Scammers Posing as Security Agents Trick Architect Into Selling Property
Photo: Orda
Honored architect of Kazakhstan Yelena Shchedrina fell victim to a fraud scheme in which scammers posing as national security officers convinced her to sell two apartments and a car, and hand over the money, Orda.kz reports.
They did so under the pretense of a covert counterterrorism operation. Dissatisfied with the police response, Shchedrina staged a protest in front of the Prosecutor’s Office this past Saturday.
In January this year, individuals claiming to be officers from the National Security Committee (KNB) approached Shchedrina, alleging they were conducting an operation against scammers within government structures.
They told her that fraudsters had illegally gained access to her property and that she needed to cooperate — or risk criminal prosecution for “treason.”
'These pseudo-KNB agents convinced me that my apartment on Minina Street, in the Mechta residential complex, had already been fraudulently transferred to other individuals and listed for sale online,' Shchedrina said. 'To cancel the illegal transaction, I was told I had to sell the apartment myself and give them the money.'
She ended up selling the fully furnished apartment — along with a 50-square-meter parking spot — and handed part of the money to a bank account provided by the scammers, while the rest was given in cash to a courier.

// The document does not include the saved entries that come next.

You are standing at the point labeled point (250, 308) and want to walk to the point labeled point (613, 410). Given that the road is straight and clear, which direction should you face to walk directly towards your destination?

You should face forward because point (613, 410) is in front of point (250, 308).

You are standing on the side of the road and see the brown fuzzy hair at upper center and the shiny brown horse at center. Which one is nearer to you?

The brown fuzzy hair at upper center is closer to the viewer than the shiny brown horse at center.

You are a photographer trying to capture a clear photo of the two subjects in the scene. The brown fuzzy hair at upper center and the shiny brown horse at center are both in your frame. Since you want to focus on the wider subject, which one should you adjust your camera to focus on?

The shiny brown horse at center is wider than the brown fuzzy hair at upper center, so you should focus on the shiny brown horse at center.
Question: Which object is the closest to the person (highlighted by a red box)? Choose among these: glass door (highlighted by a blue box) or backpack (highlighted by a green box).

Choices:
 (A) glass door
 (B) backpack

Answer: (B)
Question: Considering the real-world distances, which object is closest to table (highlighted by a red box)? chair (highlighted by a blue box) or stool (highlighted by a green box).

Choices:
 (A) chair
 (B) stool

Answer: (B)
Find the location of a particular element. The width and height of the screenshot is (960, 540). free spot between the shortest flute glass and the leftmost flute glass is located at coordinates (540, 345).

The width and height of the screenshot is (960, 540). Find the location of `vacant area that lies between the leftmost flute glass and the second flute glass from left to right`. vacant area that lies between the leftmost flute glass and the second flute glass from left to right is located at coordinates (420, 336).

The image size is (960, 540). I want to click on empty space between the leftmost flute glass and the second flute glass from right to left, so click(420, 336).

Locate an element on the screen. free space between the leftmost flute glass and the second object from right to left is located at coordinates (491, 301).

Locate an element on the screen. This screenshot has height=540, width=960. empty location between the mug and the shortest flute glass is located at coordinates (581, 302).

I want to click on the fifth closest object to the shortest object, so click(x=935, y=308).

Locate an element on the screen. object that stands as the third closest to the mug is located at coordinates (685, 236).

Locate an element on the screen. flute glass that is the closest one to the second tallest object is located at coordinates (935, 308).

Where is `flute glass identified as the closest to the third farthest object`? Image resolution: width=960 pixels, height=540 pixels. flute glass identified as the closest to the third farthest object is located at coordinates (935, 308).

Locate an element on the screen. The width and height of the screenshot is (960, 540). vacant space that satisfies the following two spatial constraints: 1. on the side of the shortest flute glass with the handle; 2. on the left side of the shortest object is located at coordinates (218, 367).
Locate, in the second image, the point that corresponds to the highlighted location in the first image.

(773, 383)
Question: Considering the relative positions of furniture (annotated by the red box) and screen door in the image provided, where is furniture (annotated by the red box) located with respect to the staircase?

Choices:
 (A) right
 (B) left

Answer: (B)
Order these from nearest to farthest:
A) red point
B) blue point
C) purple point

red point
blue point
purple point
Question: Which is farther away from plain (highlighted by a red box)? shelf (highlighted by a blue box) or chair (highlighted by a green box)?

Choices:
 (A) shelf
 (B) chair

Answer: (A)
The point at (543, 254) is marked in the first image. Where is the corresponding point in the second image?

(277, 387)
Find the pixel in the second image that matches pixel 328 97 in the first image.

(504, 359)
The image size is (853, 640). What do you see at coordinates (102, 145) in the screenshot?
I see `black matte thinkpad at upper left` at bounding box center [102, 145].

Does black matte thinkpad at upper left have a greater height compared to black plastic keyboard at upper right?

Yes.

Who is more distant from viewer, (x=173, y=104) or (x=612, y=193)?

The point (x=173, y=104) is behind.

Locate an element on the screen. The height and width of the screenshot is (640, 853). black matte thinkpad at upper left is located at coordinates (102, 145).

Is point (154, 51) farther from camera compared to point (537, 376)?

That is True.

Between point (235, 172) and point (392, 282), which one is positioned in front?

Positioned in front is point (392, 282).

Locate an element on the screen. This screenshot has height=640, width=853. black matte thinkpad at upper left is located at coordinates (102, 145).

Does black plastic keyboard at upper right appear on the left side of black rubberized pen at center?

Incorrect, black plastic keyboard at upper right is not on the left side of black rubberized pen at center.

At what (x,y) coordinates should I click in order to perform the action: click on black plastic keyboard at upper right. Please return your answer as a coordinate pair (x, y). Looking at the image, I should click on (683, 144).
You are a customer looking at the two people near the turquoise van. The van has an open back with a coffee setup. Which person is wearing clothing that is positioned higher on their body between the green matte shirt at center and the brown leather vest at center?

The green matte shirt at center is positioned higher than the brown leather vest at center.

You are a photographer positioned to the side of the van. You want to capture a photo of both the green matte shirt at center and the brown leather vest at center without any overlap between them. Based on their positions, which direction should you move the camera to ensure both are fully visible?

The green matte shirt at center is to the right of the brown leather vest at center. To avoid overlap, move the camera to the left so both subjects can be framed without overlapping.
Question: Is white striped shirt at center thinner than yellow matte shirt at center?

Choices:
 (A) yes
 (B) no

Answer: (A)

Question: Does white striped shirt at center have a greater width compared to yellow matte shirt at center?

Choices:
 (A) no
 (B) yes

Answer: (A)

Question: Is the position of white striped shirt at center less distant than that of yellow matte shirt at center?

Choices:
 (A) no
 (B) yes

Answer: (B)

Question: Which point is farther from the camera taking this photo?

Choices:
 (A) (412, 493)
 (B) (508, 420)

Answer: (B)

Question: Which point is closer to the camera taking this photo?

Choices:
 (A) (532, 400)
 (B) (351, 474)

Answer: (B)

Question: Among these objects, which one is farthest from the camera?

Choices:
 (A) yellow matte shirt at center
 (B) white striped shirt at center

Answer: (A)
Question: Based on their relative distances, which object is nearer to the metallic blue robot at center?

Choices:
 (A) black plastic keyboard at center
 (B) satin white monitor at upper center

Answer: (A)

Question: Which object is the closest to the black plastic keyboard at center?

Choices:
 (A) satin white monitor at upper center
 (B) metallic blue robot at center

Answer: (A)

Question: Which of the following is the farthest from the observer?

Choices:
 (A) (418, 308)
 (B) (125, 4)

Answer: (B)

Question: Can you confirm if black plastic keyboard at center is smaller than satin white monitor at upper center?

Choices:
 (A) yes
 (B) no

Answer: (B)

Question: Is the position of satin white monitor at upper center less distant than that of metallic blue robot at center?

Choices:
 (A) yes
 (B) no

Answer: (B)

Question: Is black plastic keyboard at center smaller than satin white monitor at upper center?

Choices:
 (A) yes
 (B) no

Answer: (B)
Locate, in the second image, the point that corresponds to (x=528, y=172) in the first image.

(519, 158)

Using similar tactics, the fraudsters persuaded her to sell her parents’ apartment on Jeltoqsan Street and her Toyota Prado. Shchedrina estimates her total losses at around 100 million tenge (approx. $220,000).
After realizing she’d been defrauded, she filed a complaint with the Bostandyq District Police. While a case was opened and her own assets frozen, no action was taken to freeze the bank accounts used by the scammers.
Shchedrina says she lost faith in the investigation after seeing online listings for her sold properties still active on the real estate site Krisha.kz.
The fraudsters remain at large as well.
'I was left with nothing—no money, no property, no home. I’m elderly, I have bad legs, and I need transportation. I have no family. I live alone. Everything I worked for to survive in old age, I lost in one week,' she said during her protest. 'I’m pleading for this case to be taken under control. Why are there no results? Why are the police inactive?'
Her protest outside the Prosecutor’s Office lasted just five minutes before staff came out and invited her inside.
According to Shchedrina, prosecutors told her the case is complex but under investigation, and that she must be patient.
A nearly identical case happened last year to writer and professor Kaken Kamzin, who was also persuaded by fraudsters to sell his property and hand over the proceeds after being warned it was under threat.